July 18, 2018 | ° F

RUSA presidential hopefuls defend platforms pre-election

The Rutgers University Student Assembly holds its annual elections this Monday through Wednesday, giving University students an opportunity to vote for the next RUSA president online.

The presidential ticket also contains the positions of vice president and treasurer, the only other officer positions University students can decide on, according to RUSA’s constitution.

John Connelly, RUSA vice president, seeks to retain the presidency for the Rutgers United Party. His opponent is Scott Siegel, current RUSA treasurer, who represents the Old Raritan Party.

Also on the Rutgers United ticket is vice presidential candidate Sherif Ibrahim, a School of Arts and Sciences sophomore, and Pavel Sokolov, a Rutgers Business School sophomore, running for treasurer.

The Old Raritan ticket consists of vice presidential candidate Joe Fontana, a School of Arts and Science sophomore, and treasurer candidate Sabrina Arias, also a School of Arts and Sciences sophomore.

The presidential hopefuls have different views on what they want at the University and RUSA in the next academic year.

Connelly outlined the Rutgers United platform, emphasizing the party’s desire to create an affordable University education.

“[Rutgers United] is … working with lawmakers to make sure they’re thinking of students when they pass legislation related to higher education and working with Jack Molenaar on transportation related concerns,” he said.

If elected RUSA president, Connelly said he would begin early dialogues with the new University president and the Board of Governors, as well as increasing pressure in Trenton and mobilizing the student body.

A long-term goal for Rutgers United is incorporation, which would make RUSA independent from University Student Life, he said.

Siegel, on the other hand, said he is against incorporation, as it would have disastrous effects on the University.

“I think incorporation, at this point in time, is the worst possible thing RUSA could do,” he said. “Even if 10, 15 percent of the student population votes in this election, it doesn’t mean that RUSA has the support, the infrastructure and the reach of all the students at Rutgers to incorporate.”

Siegel said that he would possibly support incorporation down the road. But he feels RUSA’s infrastructure could not handle the change right now.

“RUSA is the student government of all Rutgers students, and it really should work to make the student experience the best that it possibly can be,” Siegel said.

The Old Raritan Party wants to hold the University to its promise of quality.

“That entails … holding the University accountable for ... the most cost-effective services possible [and] better institutionalizing RUSA on campus,” Siegel said. “All of us are really going to do our best to create a safe and comfortable campus for everybody.”

Siegel also said his party intends to increase the collaboration of student organizations and more camaraderie on campus.

While support in numbers may be in favor of the Rutgers United Party — which current RUSA President Matt Cordeiro is part of — Siegel said the Old Raritan Party is not focusing on the 36 to 16 representative difference between the parties.
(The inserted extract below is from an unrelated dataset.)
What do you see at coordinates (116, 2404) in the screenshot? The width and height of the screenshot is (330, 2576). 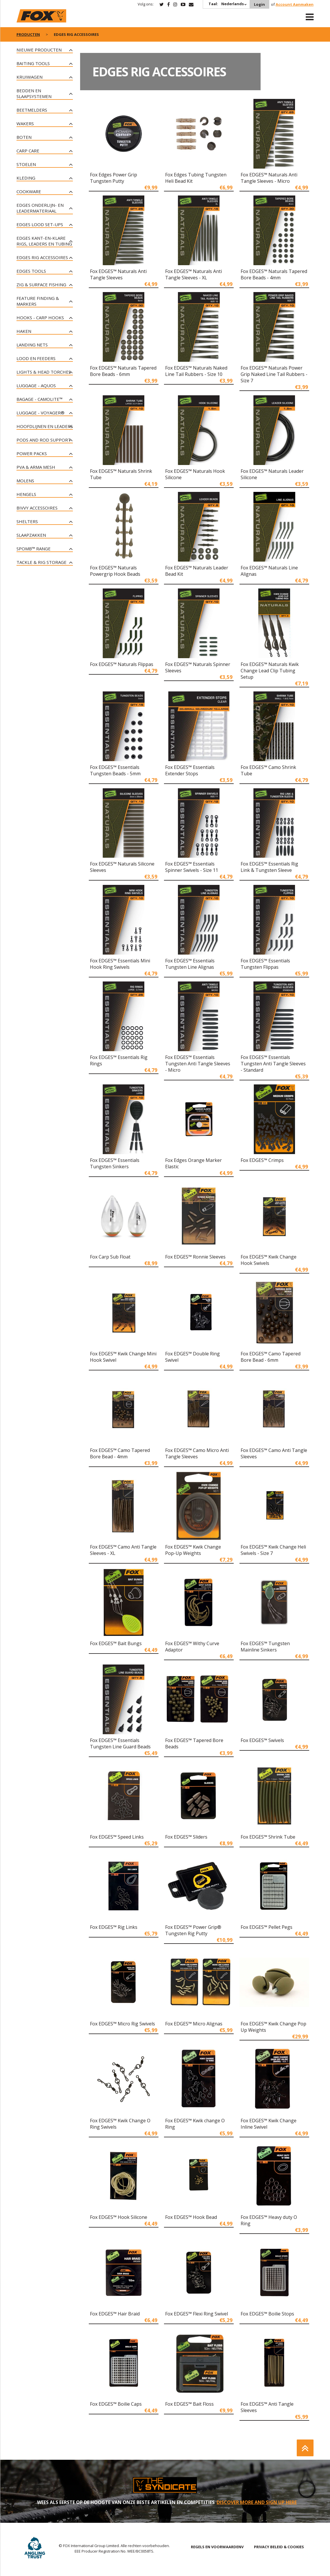 I see `Fox EDGES™ Boilie Caps` at bounding box center [116, 2404].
“Thirty-six versus 16 aren’t great odds, but last year was similar numbers,” he said. “Last year, I ran with five other people, and I was able to win [treasurer].”

Connelly said he is not banking on his party’s strength in numbers.

“I think that you never assume that there is overwhelming support in an election,” he said. “When elected officials start doing that, they get corrupt and machine-y, and they stop acting in the interest of the people they were elected to serve.”

Cordeiro said he appreciates the time he spent over the past year as head of the student assembly and hopes the candidates understand the responsibilities involved with the position.

 Cordeiro said the RUSA president has to act “as captain of the ship,” referring to the internal duties of the elected leader.

“You have to run RUSA as best as it can be. You have to deal with any disputes that come up in RUSA,” he said. “You’re in charge of the administrative function of RUSA, and you have to chair the meetings.”

Cordeiro admitted the job is a lot of pressure, and the RUSA presidential candidates have to be prepared for any situation.

“It can be really frustrating,” he said. “Sometimes you don’t have the breathing room you would like.”

Yet Cordeiro said the president is given leverage when dealing with state officials and the University administration as an elected official. The communication can make the job easier.

“It’s not perfect. Some legislators won’t listen to you no matter what you do or say, but I generally get a good response when I go down to talk with folks,” he said.